The northern nightingale-wren (Microcerculus philomela), or nightingale wren, is a species of passerine bird in the family Troglodytidae. It is found in Belize, Costa Rica, Guatemala, Honduras, Mexico, and Nicaragua.

==Taxonomy and systematics==

The northern nightingale-wren forms a species pair with the southern nightingale-wren (Microcerculus marginatus) and was in the past considered conspecific with it. It is currently treated as a species in its own right by the International Ornithological Committee (IOC) and the Clements taxonomy, though under different English names. It is monotypic.

==Description==

The northern nightingale-wren is 10 to 11.5 cm long; seven males weighed 17.4 to 21.5 g and four females 16.4 to 17.4 g. Adults are almost entirely dark brown, but with a dark gray throat and breast. Black tips on feathers of both the upper- and undersides give a scalloped appearance. Juveniles are similar though the scaling on their upperparts is darker and that on the underparts is whitish to pale gray.

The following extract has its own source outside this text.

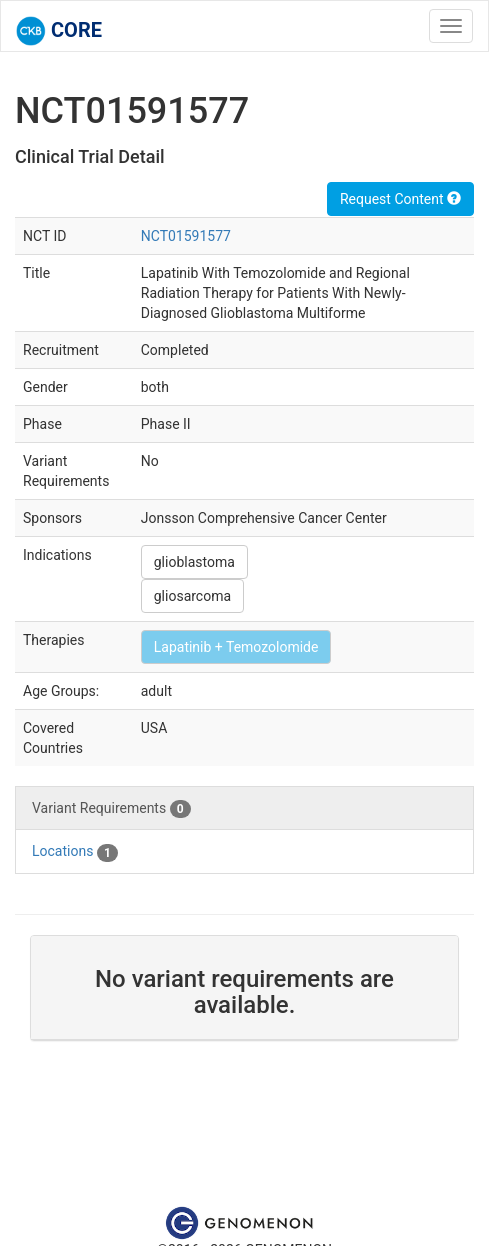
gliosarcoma (192, 596)
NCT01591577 (186, 236)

==Distribution and habitat==

The northern nightingale-wren is found from Chiapas in Mexico through Guatemala, southern Belize, Honduras, and Nicaragua into northern Costa Rica. It mostly occurs along the Atlantic side but is found locally on the Pacific side in Chiapas and Costa Rica. In Mexico it ranges in elevation from near sea level to 1400 m, and in Costa Rica occasionally up to that level but more commonly only as high as 1200 m.

The northern nightingale-wren inhabits the interior of lowland tropical forest. It favors virgin evergreen forest and undisturbed cloud forest.

==Behavior==
===Feeding===

The northern nightingale-wren forages on and near the ground, in undergrowth, brush piles, and on fallen logs. It opportunistically follows army ant swarms. Its diet is almost entirely insects.

===Breeding===

The northern nightingale-wren is reported to breed between May and September in Costa Rica, but little else is known about its nesting biology.

===Vocalization===

The northern nightingale-wren's song is a "confident to hesitant, rising and falling series of whistles". It is sung during most of the year and often from low perches.

==Status==

The IUCN has assessed the northern nightingale-wren as being of Near Threatened. However, because of its preference for undisturbed forest, it is considered under threat in much of its range due to the clearing and fragmentation of forest for agriculture.